Dataset excerpts:

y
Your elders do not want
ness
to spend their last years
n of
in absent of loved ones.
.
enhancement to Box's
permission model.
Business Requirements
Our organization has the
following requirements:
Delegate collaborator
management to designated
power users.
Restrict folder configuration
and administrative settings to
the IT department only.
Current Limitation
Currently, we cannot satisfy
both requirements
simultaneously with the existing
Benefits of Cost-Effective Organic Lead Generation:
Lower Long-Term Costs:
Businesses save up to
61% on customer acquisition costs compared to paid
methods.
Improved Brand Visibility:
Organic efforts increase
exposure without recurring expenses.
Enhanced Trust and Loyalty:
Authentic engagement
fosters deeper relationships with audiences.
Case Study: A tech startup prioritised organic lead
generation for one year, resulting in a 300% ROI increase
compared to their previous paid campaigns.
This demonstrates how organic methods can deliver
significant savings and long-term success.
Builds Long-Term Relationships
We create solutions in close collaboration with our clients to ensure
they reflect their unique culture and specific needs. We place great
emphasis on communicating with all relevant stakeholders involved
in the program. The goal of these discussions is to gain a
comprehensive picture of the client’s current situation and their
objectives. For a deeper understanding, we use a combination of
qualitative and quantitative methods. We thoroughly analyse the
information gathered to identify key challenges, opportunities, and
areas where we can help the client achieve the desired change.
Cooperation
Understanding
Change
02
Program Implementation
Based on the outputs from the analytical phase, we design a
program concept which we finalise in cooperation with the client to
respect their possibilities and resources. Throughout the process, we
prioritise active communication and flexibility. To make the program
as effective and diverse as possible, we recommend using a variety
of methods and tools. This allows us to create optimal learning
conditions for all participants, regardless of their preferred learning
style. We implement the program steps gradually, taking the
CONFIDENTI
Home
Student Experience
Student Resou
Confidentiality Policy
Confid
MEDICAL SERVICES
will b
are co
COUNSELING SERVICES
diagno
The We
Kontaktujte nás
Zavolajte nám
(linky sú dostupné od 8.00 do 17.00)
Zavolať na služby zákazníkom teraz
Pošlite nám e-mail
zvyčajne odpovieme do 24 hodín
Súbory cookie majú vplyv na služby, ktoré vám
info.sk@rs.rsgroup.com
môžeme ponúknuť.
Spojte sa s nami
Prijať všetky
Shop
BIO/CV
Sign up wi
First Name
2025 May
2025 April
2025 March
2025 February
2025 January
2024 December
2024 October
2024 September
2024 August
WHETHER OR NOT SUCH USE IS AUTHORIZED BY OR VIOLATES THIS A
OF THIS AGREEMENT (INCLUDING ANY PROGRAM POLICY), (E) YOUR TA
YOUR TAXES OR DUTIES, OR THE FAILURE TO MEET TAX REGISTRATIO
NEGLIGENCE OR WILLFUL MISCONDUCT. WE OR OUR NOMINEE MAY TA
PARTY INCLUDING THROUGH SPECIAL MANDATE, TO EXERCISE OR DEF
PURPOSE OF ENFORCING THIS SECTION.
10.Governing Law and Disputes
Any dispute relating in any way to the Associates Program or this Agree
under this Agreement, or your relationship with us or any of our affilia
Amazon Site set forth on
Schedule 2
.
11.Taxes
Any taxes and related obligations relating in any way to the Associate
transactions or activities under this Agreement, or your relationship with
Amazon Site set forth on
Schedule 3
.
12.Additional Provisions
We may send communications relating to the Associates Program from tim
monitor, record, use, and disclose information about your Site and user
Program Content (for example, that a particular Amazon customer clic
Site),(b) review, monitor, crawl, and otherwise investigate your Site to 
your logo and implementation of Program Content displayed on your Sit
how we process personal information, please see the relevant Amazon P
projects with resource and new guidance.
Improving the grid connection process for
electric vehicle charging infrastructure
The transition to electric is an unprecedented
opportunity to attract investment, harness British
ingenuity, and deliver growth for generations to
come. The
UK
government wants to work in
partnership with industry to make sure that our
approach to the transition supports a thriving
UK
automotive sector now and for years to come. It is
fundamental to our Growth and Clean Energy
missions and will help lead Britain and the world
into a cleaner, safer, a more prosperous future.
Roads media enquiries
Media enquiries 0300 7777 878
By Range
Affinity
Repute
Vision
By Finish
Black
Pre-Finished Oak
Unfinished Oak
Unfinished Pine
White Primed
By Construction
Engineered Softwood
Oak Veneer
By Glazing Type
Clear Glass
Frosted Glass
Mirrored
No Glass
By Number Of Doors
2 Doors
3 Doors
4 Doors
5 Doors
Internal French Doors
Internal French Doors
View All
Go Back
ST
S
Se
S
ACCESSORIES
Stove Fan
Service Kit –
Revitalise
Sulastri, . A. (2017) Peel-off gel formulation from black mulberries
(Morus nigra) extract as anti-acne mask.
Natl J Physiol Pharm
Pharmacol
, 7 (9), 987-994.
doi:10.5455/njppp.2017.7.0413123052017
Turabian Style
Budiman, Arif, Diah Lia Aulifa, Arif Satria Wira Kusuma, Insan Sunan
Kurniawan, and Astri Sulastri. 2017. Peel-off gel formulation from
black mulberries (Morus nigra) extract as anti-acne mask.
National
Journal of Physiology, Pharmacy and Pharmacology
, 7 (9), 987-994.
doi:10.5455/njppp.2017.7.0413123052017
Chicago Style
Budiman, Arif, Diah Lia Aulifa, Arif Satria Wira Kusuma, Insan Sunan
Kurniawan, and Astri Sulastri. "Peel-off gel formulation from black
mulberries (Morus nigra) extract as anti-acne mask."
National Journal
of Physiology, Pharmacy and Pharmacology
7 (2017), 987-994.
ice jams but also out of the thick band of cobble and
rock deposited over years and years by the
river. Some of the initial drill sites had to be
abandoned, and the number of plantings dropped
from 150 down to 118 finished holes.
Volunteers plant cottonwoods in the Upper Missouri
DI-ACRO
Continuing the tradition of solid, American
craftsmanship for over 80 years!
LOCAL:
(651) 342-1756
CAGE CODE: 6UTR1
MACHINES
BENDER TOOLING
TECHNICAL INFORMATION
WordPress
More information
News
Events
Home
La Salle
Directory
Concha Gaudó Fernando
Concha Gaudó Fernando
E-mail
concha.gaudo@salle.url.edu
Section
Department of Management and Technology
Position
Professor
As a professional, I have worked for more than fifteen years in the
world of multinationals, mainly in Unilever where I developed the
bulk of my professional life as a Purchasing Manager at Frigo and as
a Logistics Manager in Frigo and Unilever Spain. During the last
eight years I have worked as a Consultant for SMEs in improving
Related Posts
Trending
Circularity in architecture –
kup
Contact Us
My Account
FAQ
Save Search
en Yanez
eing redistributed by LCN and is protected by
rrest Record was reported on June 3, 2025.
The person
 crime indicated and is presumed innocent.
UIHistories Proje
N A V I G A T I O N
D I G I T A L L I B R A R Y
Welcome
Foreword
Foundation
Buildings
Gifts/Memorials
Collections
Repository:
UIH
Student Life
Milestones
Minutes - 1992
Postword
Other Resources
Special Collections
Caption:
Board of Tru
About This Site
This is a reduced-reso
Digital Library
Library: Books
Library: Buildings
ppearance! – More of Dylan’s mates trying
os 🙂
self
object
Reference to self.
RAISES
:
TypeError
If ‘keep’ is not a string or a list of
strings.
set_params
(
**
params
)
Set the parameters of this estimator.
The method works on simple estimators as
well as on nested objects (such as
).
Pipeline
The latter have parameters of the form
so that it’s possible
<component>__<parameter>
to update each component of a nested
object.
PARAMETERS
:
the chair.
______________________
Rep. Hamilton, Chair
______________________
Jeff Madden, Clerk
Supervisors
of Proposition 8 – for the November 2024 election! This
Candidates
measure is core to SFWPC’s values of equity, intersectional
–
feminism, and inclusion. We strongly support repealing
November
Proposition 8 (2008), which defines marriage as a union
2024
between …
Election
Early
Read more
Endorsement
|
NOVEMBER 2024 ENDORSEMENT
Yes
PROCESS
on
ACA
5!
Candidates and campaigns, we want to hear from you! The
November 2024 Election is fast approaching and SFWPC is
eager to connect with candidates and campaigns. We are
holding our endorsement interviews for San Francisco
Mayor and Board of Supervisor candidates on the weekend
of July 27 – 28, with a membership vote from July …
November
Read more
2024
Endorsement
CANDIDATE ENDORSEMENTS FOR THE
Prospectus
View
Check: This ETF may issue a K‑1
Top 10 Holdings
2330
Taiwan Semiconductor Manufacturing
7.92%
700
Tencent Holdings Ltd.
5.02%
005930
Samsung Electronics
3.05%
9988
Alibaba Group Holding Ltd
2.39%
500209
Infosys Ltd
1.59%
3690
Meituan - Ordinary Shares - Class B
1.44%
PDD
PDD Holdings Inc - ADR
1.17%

Required work: In the data above, each line holding "relating" is to be found and copied.

Solved problem:
Any dispute relating in any way to the Associates Program or this Agree
Any taxes and related obligations relating in any way to the Associate
We may send communications relating to the Associates Program from tim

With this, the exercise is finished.